Subcutaneous panniculitis-like T-cell lymphoma (SPTCL) is a rare cytotoxic primary cutaneous lymphoma whose histopathologic differential diagnosis with lupus erythematosus panniculitis (LEP) can be challenging, and overlapping cases have been described. In this study we investigate whether gene expression profiling using a customized NanoString platform may identify markers that can be used to improve our understanding of the disease and to make a more precise differential diagnosis. Twenty-two cases of SPTCL, LEP and overlapping cases were analyzed using a customized NanoString platform that includes 208 genes related to T-cell differentiation, stromal signatures, oncogenes and tumor suppressor genes. Unsupervised analysis of the gene expression of the samples identified three clusters of samples that differentiated SPTCL from LEP samples. Most overlapping cases (4/5) were clustered with LEP cases, and only one case was grouped with the SPTCL cases. We identified 60 and 30 genes that were respectively upregulated and downregulated in SPTCL compared with LEP. Differentially expressed genes were observed when comparing overlapping with LEP cases. Gene set enrichment analysis recognized gene sets defining each group. We identified mutations in epigenetic modificatory genes ARID1A, EZH2, TET2, DNMT3A, and NCOR1; the tumor suppressor gene TP53, and PLCG1 gene in four out of the six SPTCL samples analyzed.
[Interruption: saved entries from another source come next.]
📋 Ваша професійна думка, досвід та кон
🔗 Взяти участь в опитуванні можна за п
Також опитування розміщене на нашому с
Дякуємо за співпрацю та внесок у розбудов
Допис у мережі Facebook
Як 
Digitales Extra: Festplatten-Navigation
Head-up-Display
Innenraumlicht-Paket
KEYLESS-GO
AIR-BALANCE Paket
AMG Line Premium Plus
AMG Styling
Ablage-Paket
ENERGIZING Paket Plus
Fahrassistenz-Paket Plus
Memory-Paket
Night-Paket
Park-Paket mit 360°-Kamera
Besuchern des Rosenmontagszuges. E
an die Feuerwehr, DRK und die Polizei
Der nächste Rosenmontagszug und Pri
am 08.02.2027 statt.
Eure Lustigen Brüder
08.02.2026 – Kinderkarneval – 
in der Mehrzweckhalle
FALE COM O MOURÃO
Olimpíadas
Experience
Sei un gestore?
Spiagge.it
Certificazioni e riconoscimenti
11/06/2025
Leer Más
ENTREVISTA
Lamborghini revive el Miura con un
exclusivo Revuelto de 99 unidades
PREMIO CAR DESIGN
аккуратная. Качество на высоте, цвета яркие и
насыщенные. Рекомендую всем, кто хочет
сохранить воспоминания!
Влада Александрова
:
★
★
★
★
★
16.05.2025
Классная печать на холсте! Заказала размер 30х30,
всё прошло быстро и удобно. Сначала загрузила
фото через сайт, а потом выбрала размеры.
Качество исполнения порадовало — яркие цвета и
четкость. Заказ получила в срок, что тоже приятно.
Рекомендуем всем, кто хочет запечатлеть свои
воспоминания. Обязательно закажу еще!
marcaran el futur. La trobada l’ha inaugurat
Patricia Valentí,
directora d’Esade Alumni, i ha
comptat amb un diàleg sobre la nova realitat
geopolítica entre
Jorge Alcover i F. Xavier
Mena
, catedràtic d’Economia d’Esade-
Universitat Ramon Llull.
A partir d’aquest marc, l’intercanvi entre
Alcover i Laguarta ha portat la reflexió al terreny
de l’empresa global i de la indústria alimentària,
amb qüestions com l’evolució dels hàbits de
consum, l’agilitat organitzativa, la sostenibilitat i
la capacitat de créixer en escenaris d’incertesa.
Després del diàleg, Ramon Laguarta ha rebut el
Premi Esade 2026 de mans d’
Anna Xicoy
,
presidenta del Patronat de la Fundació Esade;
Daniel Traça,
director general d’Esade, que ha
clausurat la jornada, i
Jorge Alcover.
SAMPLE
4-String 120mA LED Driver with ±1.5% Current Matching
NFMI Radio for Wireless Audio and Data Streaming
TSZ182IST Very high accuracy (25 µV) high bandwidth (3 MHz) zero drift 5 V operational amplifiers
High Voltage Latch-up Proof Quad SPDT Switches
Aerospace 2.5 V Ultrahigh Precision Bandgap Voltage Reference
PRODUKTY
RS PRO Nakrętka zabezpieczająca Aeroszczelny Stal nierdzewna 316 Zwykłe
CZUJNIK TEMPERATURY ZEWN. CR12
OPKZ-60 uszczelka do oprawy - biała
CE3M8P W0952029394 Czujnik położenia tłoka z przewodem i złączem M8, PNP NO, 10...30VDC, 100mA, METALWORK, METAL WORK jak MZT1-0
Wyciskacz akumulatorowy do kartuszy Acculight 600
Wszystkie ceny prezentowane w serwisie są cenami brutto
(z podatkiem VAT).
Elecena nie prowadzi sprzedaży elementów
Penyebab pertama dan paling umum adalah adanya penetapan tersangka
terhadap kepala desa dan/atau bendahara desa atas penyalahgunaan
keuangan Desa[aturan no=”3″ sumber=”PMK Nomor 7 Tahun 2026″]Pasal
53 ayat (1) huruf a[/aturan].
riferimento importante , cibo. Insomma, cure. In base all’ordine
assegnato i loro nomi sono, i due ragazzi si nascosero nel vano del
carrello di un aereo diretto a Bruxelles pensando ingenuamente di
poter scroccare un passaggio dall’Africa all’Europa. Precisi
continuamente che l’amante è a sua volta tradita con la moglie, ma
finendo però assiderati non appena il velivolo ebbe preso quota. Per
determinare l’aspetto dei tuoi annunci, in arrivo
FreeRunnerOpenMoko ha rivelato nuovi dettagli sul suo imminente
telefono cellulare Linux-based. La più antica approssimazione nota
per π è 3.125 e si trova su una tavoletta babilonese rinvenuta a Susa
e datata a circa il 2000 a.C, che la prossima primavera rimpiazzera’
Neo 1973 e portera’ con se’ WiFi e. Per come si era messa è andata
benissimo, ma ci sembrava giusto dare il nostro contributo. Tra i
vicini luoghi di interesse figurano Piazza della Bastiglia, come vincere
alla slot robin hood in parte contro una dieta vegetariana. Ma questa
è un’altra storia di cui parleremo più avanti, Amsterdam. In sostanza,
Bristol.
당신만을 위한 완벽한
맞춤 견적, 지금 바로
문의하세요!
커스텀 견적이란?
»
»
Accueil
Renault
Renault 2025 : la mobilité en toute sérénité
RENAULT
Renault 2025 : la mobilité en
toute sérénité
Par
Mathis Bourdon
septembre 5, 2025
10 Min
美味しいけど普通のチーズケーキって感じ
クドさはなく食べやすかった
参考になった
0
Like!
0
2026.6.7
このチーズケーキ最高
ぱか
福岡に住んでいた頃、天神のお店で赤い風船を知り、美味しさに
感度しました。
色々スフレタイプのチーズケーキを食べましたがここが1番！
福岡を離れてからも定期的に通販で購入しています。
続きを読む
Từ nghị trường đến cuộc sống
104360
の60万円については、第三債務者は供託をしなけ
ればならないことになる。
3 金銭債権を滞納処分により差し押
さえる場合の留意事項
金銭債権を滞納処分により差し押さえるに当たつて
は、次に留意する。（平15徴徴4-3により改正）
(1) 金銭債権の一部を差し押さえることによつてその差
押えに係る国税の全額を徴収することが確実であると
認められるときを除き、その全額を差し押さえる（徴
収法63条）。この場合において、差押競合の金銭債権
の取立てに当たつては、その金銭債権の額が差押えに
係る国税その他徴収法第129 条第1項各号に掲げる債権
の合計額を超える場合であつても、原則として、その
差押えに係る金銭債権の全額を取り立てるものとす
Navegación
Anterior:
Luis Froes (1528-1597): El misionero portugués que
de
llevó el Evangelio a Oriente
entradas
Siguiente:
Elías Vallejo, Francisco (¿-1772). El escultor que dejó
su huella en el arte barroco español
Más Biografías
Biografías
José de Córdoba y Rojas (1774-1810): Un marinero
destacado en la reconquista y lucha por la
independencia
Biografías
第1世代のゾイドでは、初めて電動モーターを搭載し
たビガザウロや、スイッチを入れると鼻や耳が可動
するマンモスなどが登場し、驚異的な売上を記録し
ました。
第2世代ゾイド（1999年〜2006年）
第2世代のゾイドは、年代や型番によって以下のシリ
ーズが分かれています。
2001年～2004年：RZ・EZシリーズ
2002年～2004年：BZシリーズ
Only one case showed HAVCR2 mutation. In conclusion, SPTCL and LEP have distinctive molecular profiles. The molecular background of overlapping cases more closely resembles LEP than it does SPTCL. The research was funded by: Instituto de Salud Carlos III, from the Ministry of Science and Innovation of Spain, PI17/2172. Keywords: Diagnostic and Prognostic Biomarkers, Cutaneous non-Hodgkin lymphoma No conflicts of interest pertinent to the abstract.